Umumnya lapisan batuan tidak membawa karakter homogen sempurna, seperti yang dipersyaratkan terhadap pengukuran geolistrik. Untuk posisi susunan batuan yang terletak dekat bersama dengan permukaan tanah bakal benar-benar berpengaruh pada hasil pengukuran tegangan dan ini akan membuat knowledge geolistrik menjadi menyimpang berasal dari nilai sebenarnya. Yang bisa mempengaruhi homogenitas lapisan batuan adalah fragmen batuan lain yang menyisip terhadap lapisan, aspek ketidakseragaman berasal dari pelapukan batuan induk, material yang terkandung pada jalan, genangan air setempat, perpipaan dari bahan logam yang bisa menghantar arus listrik, pagar kawat yang terhubung ke tanah dsbnya.

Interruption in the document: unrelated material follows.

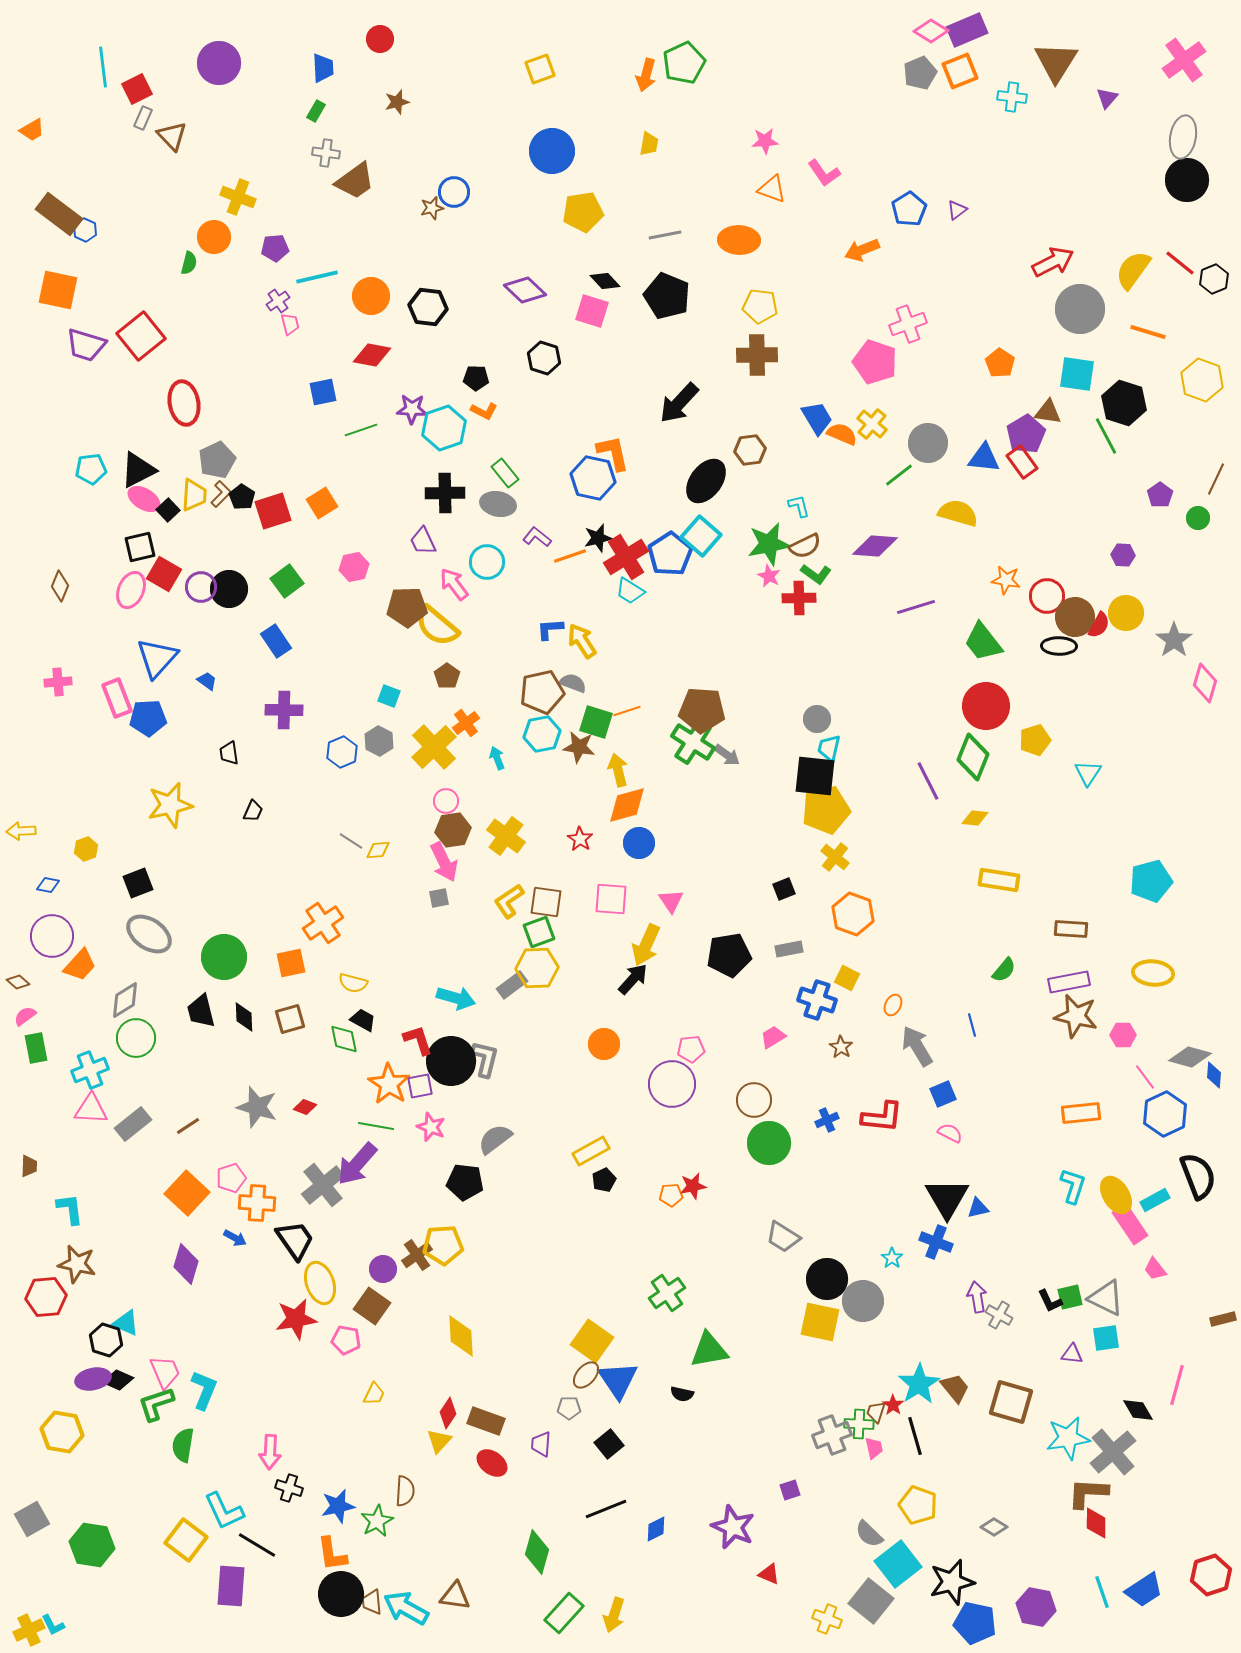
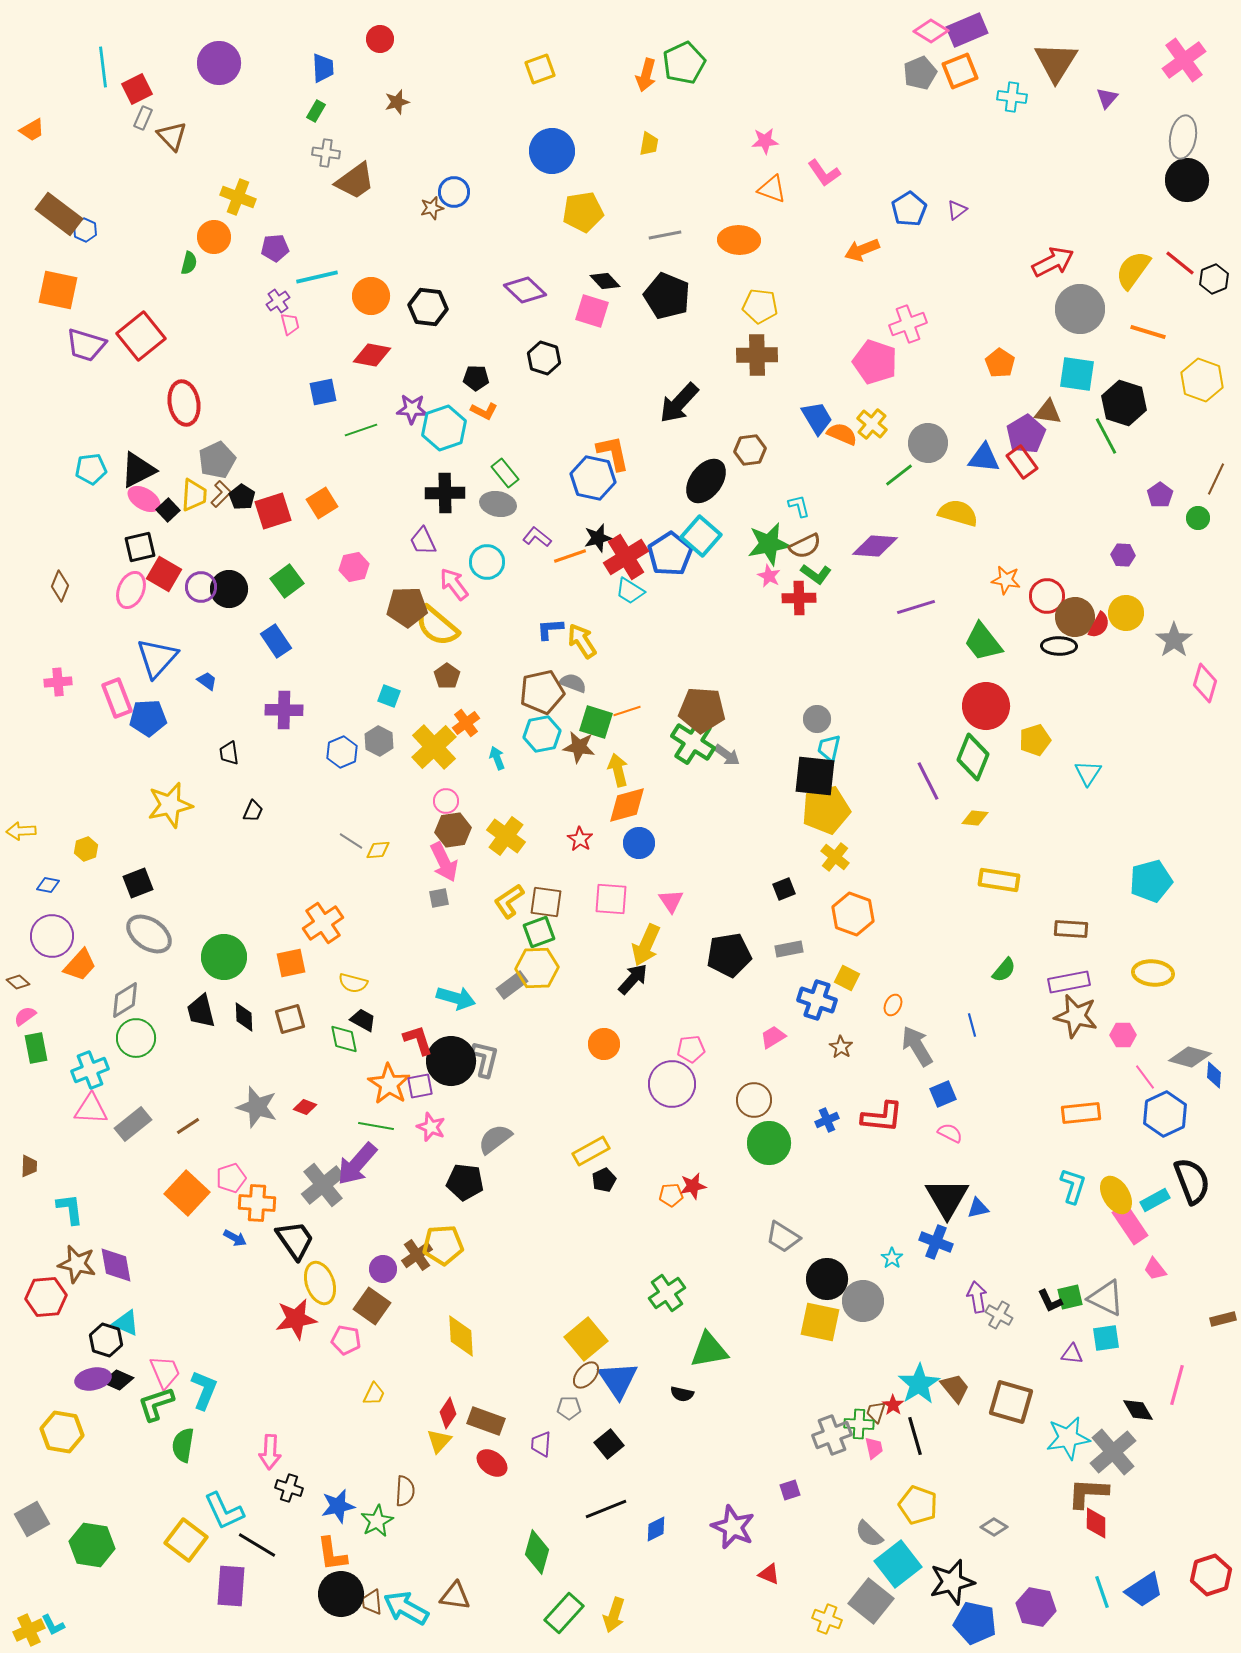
black semicircle at (1198, 1176): moved 6 px left, 5 px down
purple diamond at (186, 1264): moved 70 px left, 1 px down; rotated 27 degrees counterclockwise
yellow square at (592, 1341): moved 6 px left, 2 px up; rotated 15 degrees clockwise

‘Spontaneous Potential’ yaitu tegangan listrik alami yang umumnya terkandung terhadap lapisan batuan disebabkan oleh adanya larutan penghantar yang secara kimiawi mengakibatkan perbedaan tegangan terhadap mineral-mineral dari lapisan batuan yang tidak serupa terhitung akan memicu ketidak-homogenan susunan batuan. Perbedaan tegangan listrik ini kebanyakan relatif kecil, tetapi andaikata digunakan konfigurasi Schlumberger dengan jarak elektroda AB yang panjang dan jarak MN yang relatif pendek, maka ada mungkin tegangan listrik alami tersebut turut menyumbang pada hasil pengukuran tegangan listrik pada elektroda MN, sehingga data yang terukur jadi tidak cukup benar.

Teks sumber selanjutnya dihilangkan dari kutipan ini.